During the past four weeks or so, L and I have been giving out the invitations to our wedding - some by hand, the others through the mail. Because our wedding date will fall on a Friday, and we needed time to prepare the invitations, we had sent e-mails to our friends asking them to keep themselves free on our wedding day.
Most of our friends have been great - they were able to confirm their attendance and volunteered to help out on that day.
Some gave us their congratulations and apologised that they would have to miss it because of a pre-arranged business trip, or a prior appointment. No worries there. We have more people that we wish to invite than the number of seats available and we really appreciated the early notice so that we could invite those friends on our "reserve list".
I appreciate the fact that unless the bridal couple is a close friend or relative, getting invited to a wedding dinner can put a significant strain on the pocket. The cost of my Chinese wedding dinner is close to HK$1,000 (S$200) per head, before service charges and tips.
That's twice the average in Singapore, right ? (Although the quality of the food in HK is way better)
Note that L and I had not chosen a particularly lavish package - that is the average at many five-star hotels in Hong Kong. In fact, that is the basic package when we enquired at the likes of the Four Seasons, Grand Hyatt and the Shangri-La when we were looking for a venue.

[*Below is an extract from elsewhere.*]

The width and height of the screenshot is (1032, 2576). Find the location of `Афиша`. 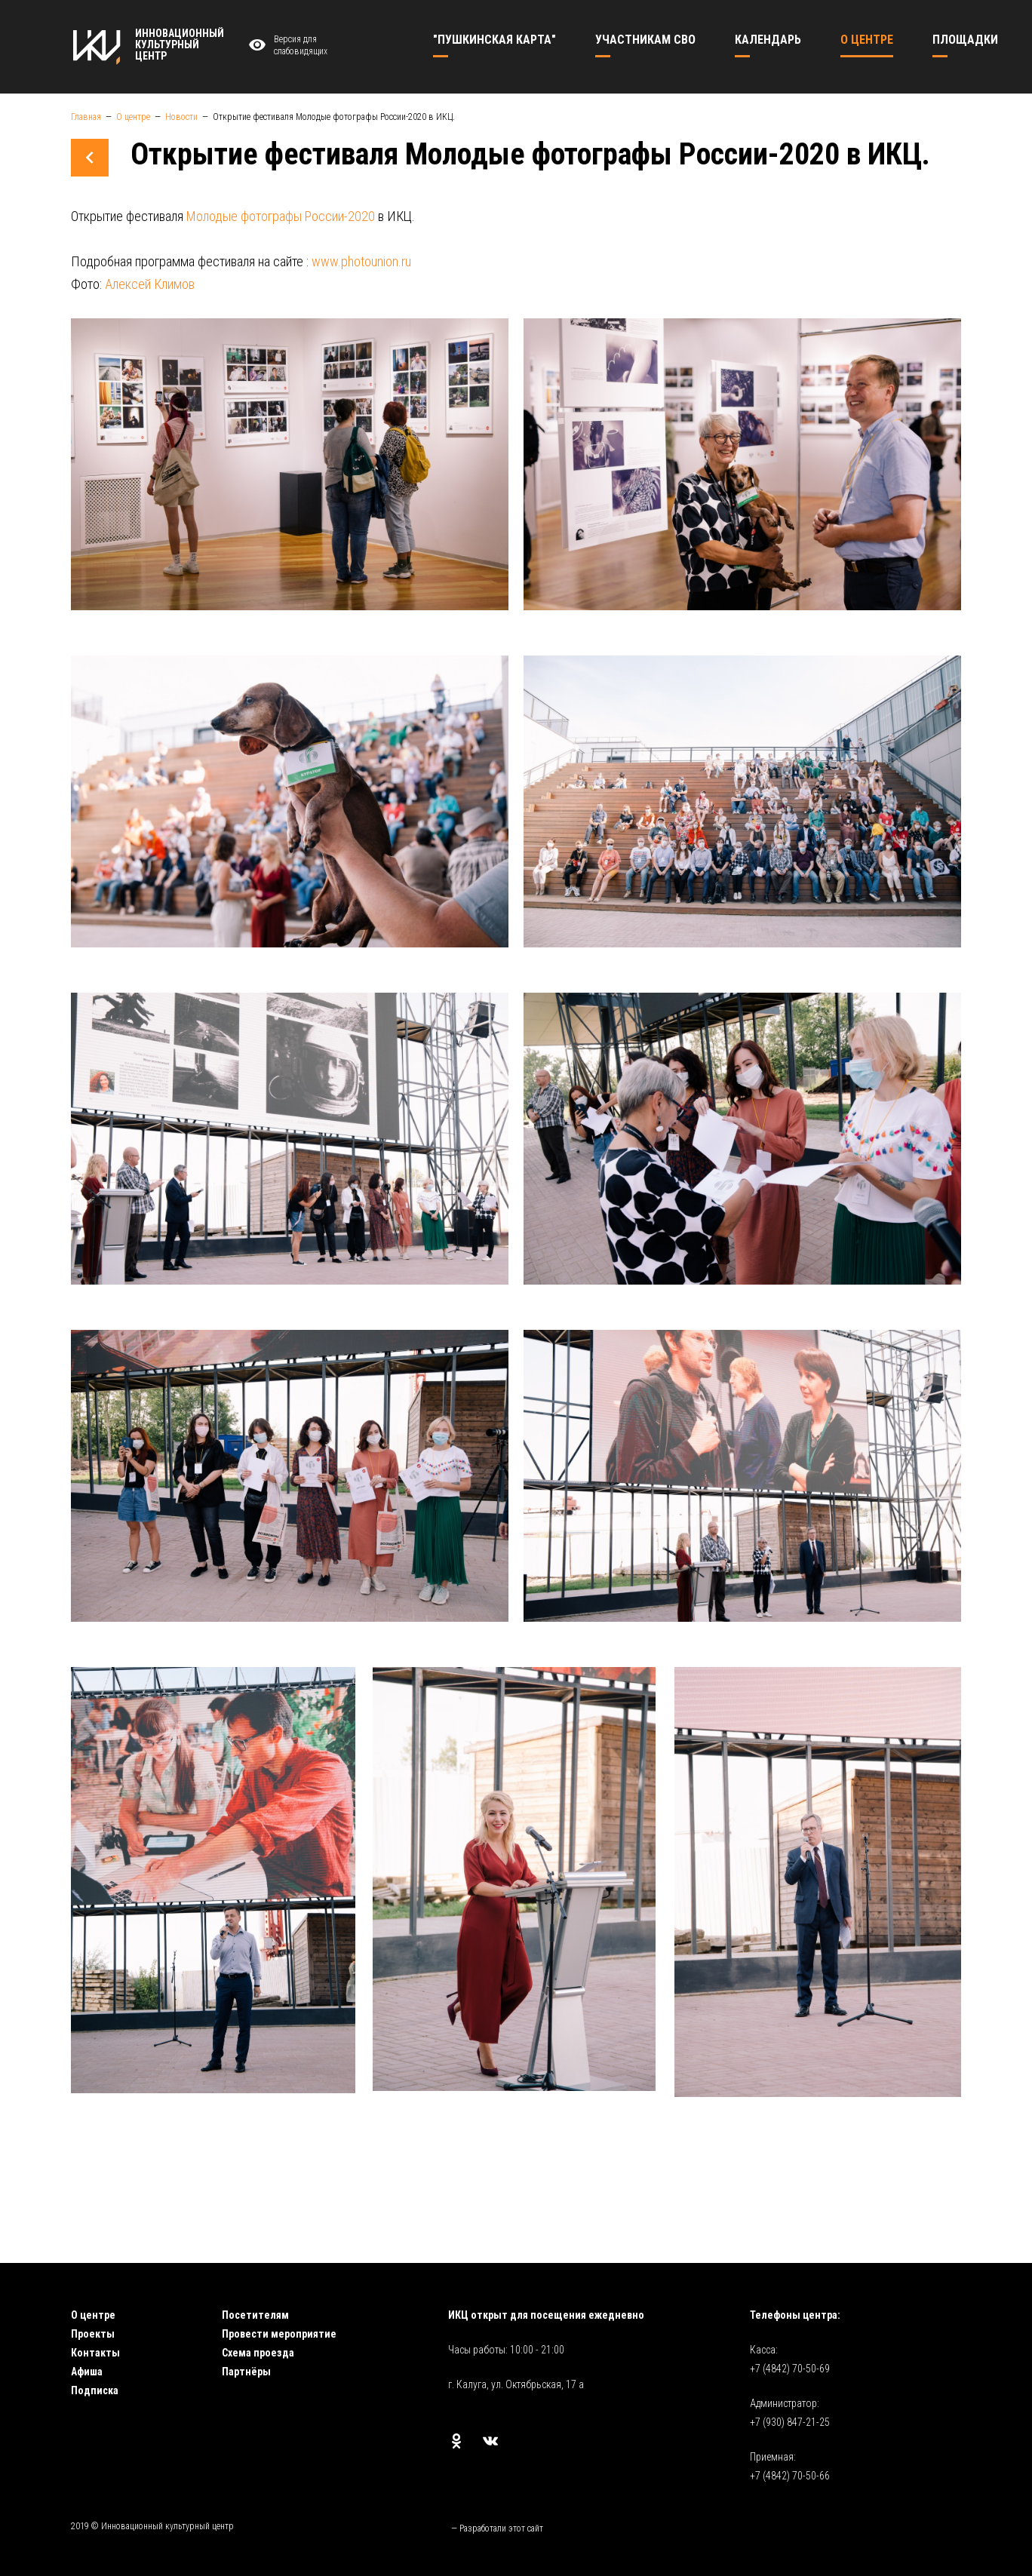 Афиша is located at coordinates (87, 2372).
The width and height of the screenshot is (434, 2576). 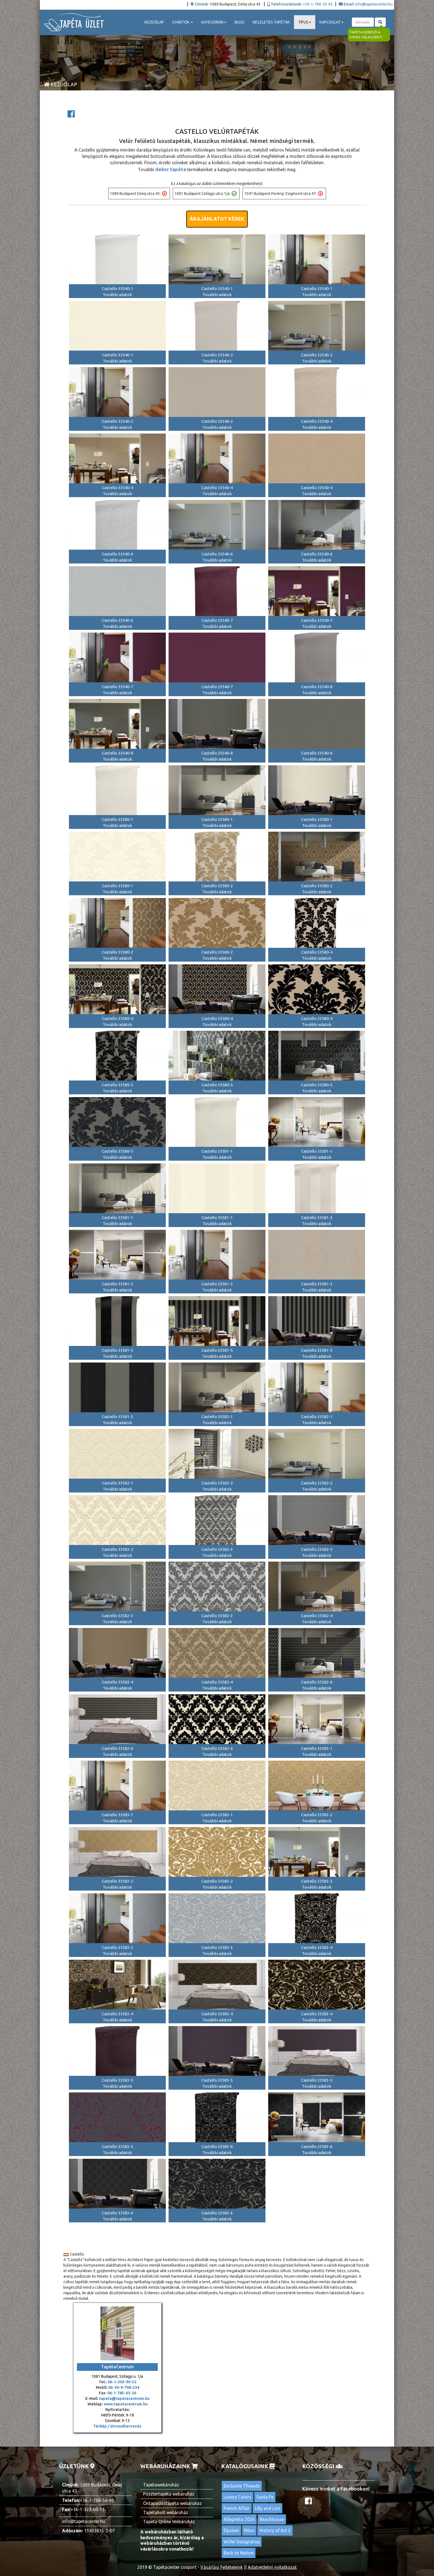 What do you see at coordinates (221, 2567) in the screenshot?
I see `Vásárlási Feltételeink` at bounding box center [221, 2567].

(At this point, you must be thinking, "Well, serves you right for choosing to have your wedding at a big hotel !" To be honest, I did have second thoughts about the format of our wedding. But I know that, for "face" reasons, our parents were going to demand a full-blown conventional wedding dinner anyway. And L and I have not been imaginative enough to come up with alternative ideas. So resistance would have been futile - we'll just make the most of it and try to have a good time with our friends.)
As most of you would know, when you attend a wedding dinner it is the unwritten rule that your red packet should at least help the couple recover the cost of having you there. We all have friends who are the go-to experts when we need to know the "market rate" for a wedding dinner at a certain hotel, country club or restaurant.
I used to think that guests should not be pressured into doing that - let them give what is reasonable and acceptable by prevailing social norms. If my host is serving US$1,000 bottles of Cristal champagne and free-flow caviar, why should I be made to pay for all that ?
Now that I am going to be the host and signing the big bill at the end of the evening, I still feel that way. Although that belief is now combined with the HOPE that my guests will be generous enough and not see the red packet as the price of their meal but as a gift for us to start our new life together.
=======================
So what made me write all that ?
Earlier today in the office :
LCN : "
Hi, X ! Did you see my e-mail ? Will you be able to attend my wedding ? I'm collating the RSVP for my fiancee ..."X (co-worker) : "
Er ... umm ... well ... heheh - I'm trying to schedule a business trip right on that day ... hehe ... "
Dude, there's a very fine line between "
Aww, X is so playful and funny" and "
Nabeh, don't fucking waste my time !" It was quite obvious that he had planted himself on the latter side.
If X does not feel like attending my wedding, I would have been perfectly happy to accept a cop-out excuse. Sorry, but I already have a business trip. Or, I have another wedding to attend elsewhere in Hong Kong. Or, a close relative will be in town that week. That way, I can send an invite to a friend on my reserve list. I am not hard up for your red packet. I just need to know if you will be occupying that seat at that table, instead of someone else.
I have no qualms in saying that I have given such white lies before. A number of years ago, during a period when I was quite broke, I had to turn down an invitation because I knew that I could not afford the S$80 red packet. I told the host, "Sorry, but my good friend from school is also getting married on that day and I'll be helping out." I also gave her a congratulatory card (S$8) as a gesture of my wishes.
The host was disappointed that I could not go, but I was sure that she was grateful for the quick response and no doubt she had someone else to invite in my place.